Adding the 'l1' peanalty did not improve the accuracy.  The accuracy of both train and test sets are equivalent to baseline.  Different methods of feature selection will be required.  

Very few features were eliminated with this technique.  Since feature elimination is one of teh primary benefits of using the 'l1' penalty, other steps will need to be used to select the salient features.  

As an aside, the affect of using the scalar has not been considered.  Below, I'll do a run without appliying the scalar.



In [8]:
baseline3 = make_data_dict(X,y,random_state=43)

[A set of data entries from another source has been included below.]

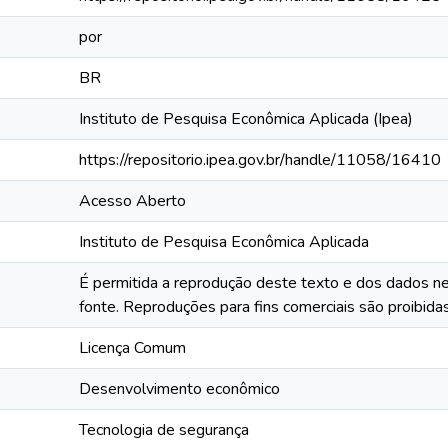
por
BR
Instituto de Pesquisa Econômica Aplicada (Ipea)
https://repositorio.ipea.gov.br/handle/11058/16410
Acesso Aberto
Instituto de Pesquisa Econômica Aplicada
É permitida a reprodução deste texto e dos dados ne
fonte. Reproduções para fins comerciais são proibidas
Licença Comum
Desenvolvimento econômico
Tecnologia de segurança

X_train3 = baseline3[-1]['X_train']
y_train3 = baseline3[-1]['y_train']
X_test3 = baseline3[-1]['X_test']
y_test3 = baseline3[-1]['y_test']

LogReg3  = LogisticRegression(n_jobs=-1,verbose =3, penalty='l1')
baseline3.append(general_model(LogReg3,X_train3, y_train3, X_test3, y_test3))

print "\n"
print "The mean accuracy of the training set is {:.2f}%.".format (baseline3[-1]['train_score']*100)
print "The mean accuracy of the test set is {:.2f}%.".format (baseline3[-1]['test_score']*100)

[LibLinear]

The mean accuracy of the training set is 79.07%.
The mean accuracy of the test set is 50.00%.




### Conclusion, part 2

Including the scalar transformation reduces the computation time compared to doing the regression without scaling.  The results are virtually the same with and without the scalar. However, the scalar helps the anaylsis converge quickly.